Обращаясь к оправданиям архитектора Росси в ослушании против предписаний начальства… Комитет министров не находит их заслуживающими уважения… Нарушен порядок службы и подчиненности. Посему Комитет министров остается при мнении… о сделании архитектору Росси строгого за сие выговора с подтверждением не отваживаться впредь на подобные поступки.

Управляющий делами Комитета Министров
Барон М. Корф».

Карл Росси освобожден от занятий в Комитете. Он сам хотел этого: слишком бессмысленны многочасовые заседания.

Зодчему Росси объявлен выговор «за нарушение порядка службы и подчиненности». Но разве это может огорчить разумного человека?

 
Иди, куда влечет тебя свободный ум,
Усовершенствуя плоды любимых дум,
Не требуя наград за подвиг благородный.
 

Карл Иванович еще не знает, что над ним уже собирается новая сильная гроза. Отдохнувший, посвежевший после лечения за границей, он успешно трудится над завершением ансамбля театральных площадей и улиц.

Поведение и характер Росси должны вызывать раздражение многих сановников. Кое-кому мешает его неподкупность. Другим не нравится постоянная откровенность зодчего. А убежденность Росси в собственном мастерстве и безупречном вкусе неприятна всем. Ведь государь и его ближайшее окружение твердо верят в свой вкус, в свое понимание искусства. Давно пора осадить этого Росси, указать истинное его положение: способный исполнитель высочайшей воли.

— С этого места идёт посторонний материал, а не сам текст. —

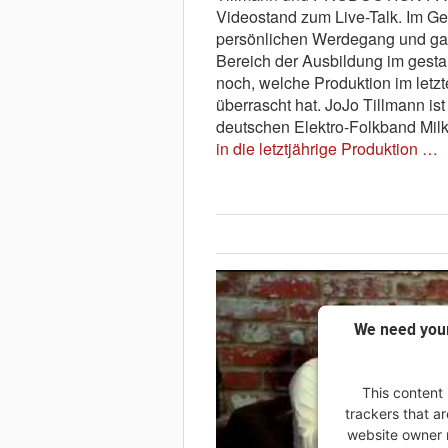
Videostand zum Live-Talk. Im Ge
persönlichen Werdegang und gab
Bereich der Ausbildung im gestal
noch, welche Produktion im letz
überrascht hat. JoJo Tillmann ist
deutschen Elektro-Folkband Milk
in die letztjährige Produktion …
We need your
This content 
trackers that ar
website owner n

Интригу начинают плести осторожно, исподволь, чтобы никто не заметил, не догадался. Еще в декабре 1830 года Карлу Ивановичу подсовывают сметы механика Гриффа, который готовит машинерию сцены будущего театра. Честного и неподкупного Росси просят высказать мнение о стоимости предполагаемых работ. Ничего не подозревая, зодчий внимательно просматривает счета и дает заключение: цены слишком высоки, «по торгам оные понизятся примерно до 4-й части, а следовательно обойдутся гораздо дешевле». Этого заключения для авторов интриги вполне достаточно. Как говорится, коготок увяз – всей птичке пропасть.

Неожиданно Грифф умирает, и на время, пока не приглашен новый мастер, вся ответственность за механизмы сцены возложена на Карла Росси. Тем временем обсуждают, кого и откуда пригласить. Карл Иванович выступает против иностранцев. Он предлагает послать на учебу в Германию «охтенского поселянина Ивана Тарасова, человека искусного и сметливого в технике, того самого, который делал модель дворца Е. И. В. Великого Князя Михаила Павловича и был посылаем в Англию с оною моделью». Тогда «к чести русской нации и в укор многим иностранцам» будет у России свой мастер театральной машинерии.

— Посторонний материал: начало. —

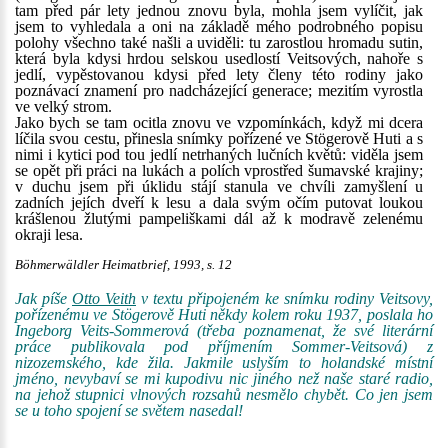
tam před pár lety jednou znovu byla, mohla jsem vylíčit, jak
jsem to vyhledala a oni na základě mého podrobného popisu
polohy všechno také našli a uviděli: tu zarostlou hromadu sutin,
která byla kdysi hrdou selskou usedlostí Veitsových, nahoře s
jedlí, vypěstovanou kdysi před lety členy této rodiny jako
poznávací znamení pro nadcházející generace; mezitím vyrostla
ve velký strom.
Jako bych se tam ocitla znovu ve vzpomínkách, když mi dcera
líčila svou cestu, přinesla snímky pořízené ve Stögerově Huti a s
nimi i kytici pod tou jedlí netrhaných lučních květů: viděla jsem
se opět při práci na lukách a polích vprostřed šumavské krajiny;
v duchu jsem při úklidu stájí stanula ve chvíli zamyšlení u
zadních jejích dveří k lesu a dala svým očím putovat loukou
krášlenou žlutými pampeliškami dál až k modravě zelenému
okraji lesa.
Böhmerwäldler Heimatbrief, 1993, s. 12
Jak píše
Otto Veith
v textu připojeném ke snímku rodiny Veitsovy,
pořízenému ve Stögerově Huti někdy kolem roku 1937, poslala ho
Ingeborg Veits-Sommerová (třeba poznamenat, že své literární
práce publikovala pod příjmením Sommer-Veitsová) z
nizozemského, kde žila. Jakmile uslyším to holandské místní
jméno, nevybaví se mi kupodivu nic jiného než naše staré radio,
na jehož stupnici vlnových rozsahů nesmělo chybět. Co jen jsem
se u toho spojení se světem nasedal!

Предложение зодчего оставлено без внимания. По мнению государя императора, надежней пригласить механика из-за границы. И приглашают некоего И. Роллера из Берлина. Карлу Ивановичу велено тотчас испытать приехавшего: «Если он не проявит способностей, то уволить его скорее, дабы не платить денег».

Росси болен. Только на этой неделе ему дважды отворяли кровь. Обессиленный, он не встает с постели. Но государь ждет от зодчего немедленных выводов. И Росси отправляет письмо вице-президенту Кабинета, заранее зная, что станет оно известно императору:

«Мне кажется, что надобно дать каждому сочинителю время, чтобы он мог сие хорошенько обдумать, потому что это дело не блины печь. Впрочем, я не старшина и не староста машинистов и представляю высшему начальству сие дело как угодно решить.

Но беру на себя смелость, по всегдашнему правилу моей откровенности, сказать Вашему Превосходительству и прошу сие довести до Его Сиятельства господина министра Императорского двора, что из всего этого дела машинистов я вижу, что здешние известные в разных родах штукмейстеры сильно интригуют и что сильно их поддерживают.

12 декабря 1831 года
Архитектор Росси».

Наконец-то прозрел, наконец-то осознал, какой сетью грязной интриги его опутали. Можно представить ярость зодчего. Вместо узаконенного канцелярского языка с почтительными формами обращения: «припадая к стопам Его Величества…», «с нижайшим почтением Ваш покорный слуга…» – он употребляет придуманную для сановных бездельников кличку «штукмейстеры».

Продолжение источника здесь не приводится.